In these cases, their electrical components must be able to withstand solid contaminants, water splashes and intensive cleaning. Motors and gears have specific IP ratings because these are also affected by solid and liquid contaminants depending on the environment conditions. For example, a gear motor with an IP54 rating is dust proof and provides protection against water splashed from all directions.

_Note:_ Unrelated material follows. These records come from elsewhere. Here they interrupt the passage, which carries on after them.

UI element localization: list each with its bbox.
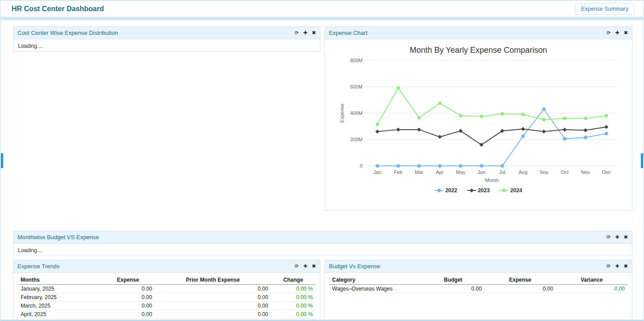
legend-item-2024[interactable]: 2024: [499, 187, 522, 194]
panel-header: Expense Chart ⟳ ✚ ✖: [325, 27, 632, 39]
expand-icon[interactable]: ✚: [615, 30, 619, 35]
table-cell: April, 2025: [18, 310, 101, 319]
expense-chart-svg: 0200M400M600M800MJanFebMarAprMayJunJulAu…: [326, 57, 628, 186]
close-icon[interactable]: ✖: [312, 264, 316, 269]
table-row: February, 20250.000.000.00 %: [18, 293, 316, 302]
budget-vs-expense-table: CategoryBudgetExpenseVarianceWages–Overs…: [329, 275, 627, 293]
table-cell: 0.00: [155, 319, 271, 321]
svg-text:Oct: Oct: [561, 169, 568, 175]
table-cell: February, 2025: [18, 293, 101, 302]
svg-text:Nov: Nov: [581, 169, 590, 175]
svg-text:Month: Month: [485, 177, 499, 183]
svg-text:Aug: Aug: [519, 169, 528, 175]
table-cell: 0.00: [101, 310, 155, 319]
panel-icon-group: ⟳ ✚ ✖: [606, 235, 628, 240]
column-header: Budget: [422, 275, 484, 285]
loading-text: Loading....: [13, 39, 320, 53]
expand-icon[interactable]: ✚: [615, 235, 619, 240]
legend-item-2022[interactable]: 2022: [435, 187, 457, 194]
svg-text:600M: 600M: [350, 84, 363, 89]
column-header: Expense: [484, 275, 556, 285]
table-cell: 0.00 %: [271, 310, 316, 319]
table-cell: January, 2025: [18, 285, 101, 293]
legend-item-2023[interactable]: 2023: [467, 187, 490, 194]
close-icon[interactable]: ✖: [624, 30, 628, 35]
table-cell: 0.00: [101, 302, 155, 310]
svg-text:Expense: Expense: [339, 104, 345, 123]
table-cell: 0.00 %: [271, 302, 316, 310]
table-cell: May, 2025: [18, 319, 101, 321]
panel-title-expense-trends: Expense Trends: [17, 263, 60, 270]
table-row: March, 20250.000.000.00 %: [18, 302, 316, 310]
svg-text:Apr: Apr: [436, 169, 444, 175]
left-scrollbar-thumb[interactable]: [1, 153, 3, 168]
column-header: Expense: [101, 275, 155, 285]
refresh-icon[interactable]: ⟳: [606, 235, 610, 240]
panel-header: Expense Trends ⟳ ✚ ✖: [13, 260, 320, 273]
svg-text:Jul: Jul: [499, 169, 505, 175]
panel-title-cost-center: Cost Center Wise Expense Distribution: [17, 30, 118, 36]
svg-text:Mar: Mar: [415, 169, 423, 175]
loading-text: Loading....: [13, 244, 632, 257]
panel-body: CategoryBudgetExpenseVarianceWages–Overs…: [325, 273, 632, 293]
svg-text:Jan: Jan: [373, 169, 381, 175]
chart-legend: 202220232024: [325, 187, 632, 194]
close-icon[interactable]: ✖: [624, 235, 628, 240]
expense-summary-button[interactable]: Expense Summary: [575, 3, 634, 15]
table-row: Wages–Overseas Wages0.000.000.00: [329, 285, 627, 293]
top-header: HR Cost Center Dashboard Expense Summary: [1, 1, 643, 17]
column-header: Category: [329, 275, 422, 285]
table-cell: 0.00: [155, 302, 271, 310]
table-row: May, 20250.000.000.00 %: [18, 319, 316, 321]
svg-text:May: May: [456, 169, 465, 175]
table-cell: 0.00 %: [271, 285, 316, 293]
refresh-icon[interactable]: ⟳: [606, 264, 610, 269]
legend-label: 2022: [445, 187, 457, 194]
column-header: Change: [271, 275, 316, 285]
svg-text:Sep: Sep: [539, 169, 548, 175]
refresh-icon[interactable]: ⟳: [294, 264, 299, 269]
refresh-icon[interactable]: ⟳: [606, 30, 610, 35]
panel-header: Cost Center Wise Expense Distribution ⟳ …: [13, 27, 320, 39]
table-cell: 0.00: [155, 293, 271, 302]
page-title: HR Cost Center Dashboard: [12, 5, 104, 13]
panel-budget-vs-expense: Budget Vs Expense ⟳ ✚ ✖ CategoryBudgetEx…: [324, 260, 632, 321]
column-header: Months: [18, 275, 101, 285]
panel-cost-center-distribution: Cost Center Wise Expense Distribution ⟳ …: [13, 26, 320, 52]
close-icon[interactable]: ✖: [312, 30, 316, 35]
panel-icon-group: ⟳ ✚ ✖: [294, 30, 316, 35]
panel-icon-group: ⟳ ✚ ✖: [294, 264, 316, 269]
expand-icon[interactable]: ✚: [303, 264, 307, 269]
legend-marker-square: [499, 188, 508, 193]
panel-expense-chart: Expense Chart ⟳ ✚ ✖ Month By Yearly Expe…: [324, 26, 632, 211]
legend-marker-circle: [435, 188, 444, 193]
legend-label: 2023: [478, 187, 490, 194]
table-cell: 0.00 %: [271, 293, 316, 302]
panel-body: MonthsExpensePrior Month ExpenseChangeJa…: [13, 273, 320, 321]
chart-title: Month By Yearly Expense Comparison: [325, 46, 632, 55]
expand-icon[interactable]: ✚: [303, 30, 307, 35]
table-cell: 0.00: [155, 310, 271, 319]
table-cell: 0.00: [101, 285, 155, 293]
table-cell: 0.00: [422, 285, 484, 293]
table-cell: 0.00: [101, 293, 155, 302]
panel-icon-group: ⟳ ✚ ✖: [606, 30, 628, 35]
panel-monthwise-budget-vs-expense: Monthwise Budget VS Expense ⟳ ✚ ✖ Loadin…: [13, 231, 632, 255]
svg-text:400M: 400M: [350, 110, 363, 116]
refresh-icon[interactable]: ⟳: [294, 30, 299, 35]
table-cell: 0.00 %: [271, 319, 316, 321]
table-cell: 0.00: [101, 319, 155, 321]
table-cell: Wages–Overseas Wages: [329, 285, 422, 293]
panel-header: Monthwise Budget VS Expense ⟳ ✚ ✖: [13, 231, 632, 244]
dashboard-page: HR Cost Center Dashboard Expense Summary…: [0, 0, 644, 321]
svg-text:200M: 200M: [350, 137, 363, 142]
close-icon[interactable]: ✖: [624, 264, 628, 269]
table-row: January, 20250.000.000.00 %: [18, 285, 316, 293]
right-scrollbar-thumb[interactable]: [641, 153, 643, 168]
expand-icon[interactable]: ✚: [615, 264, 619, 269]
header-divider: [1, 17, 643, 20]
table-cell: March, 2025: [18, 302, 101, 310]
column-header: Prior Month Expense: [155, 275, 271, 285]
panel-expense-trends: Expense Trends ⟳ ✚ ✖ MonthsExpensePrior …: [13, 260, 320, 321]
table-header-row: CategoryBudgetExpenseVariance: [329, 275, 627, 285]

Ensuring products are water and dust resistant

In the case of the water treatment industry, operators should note that electrical systems will react differently to freshwater than to salt water, leading to more extensive corrosion. Consideration must also be given to how often exposure occurs and where the system may be submerged. Even in some situations, previous testing may be required to ensure that an IP rating is appropriate for a particular industrial application.

As you wouldn't take underwater photos with an iPhone without checking its IP rating, similarly, ensuring that your plant equipment can function optimally in its environment is fundamental. Water and dust resistant products are essential for ensuring the continued productivity of manufacturing equipment and processes. To prevent component failures and unplanned downtime, manufacturers need to understand IP ratings to choose a suitable device for their business.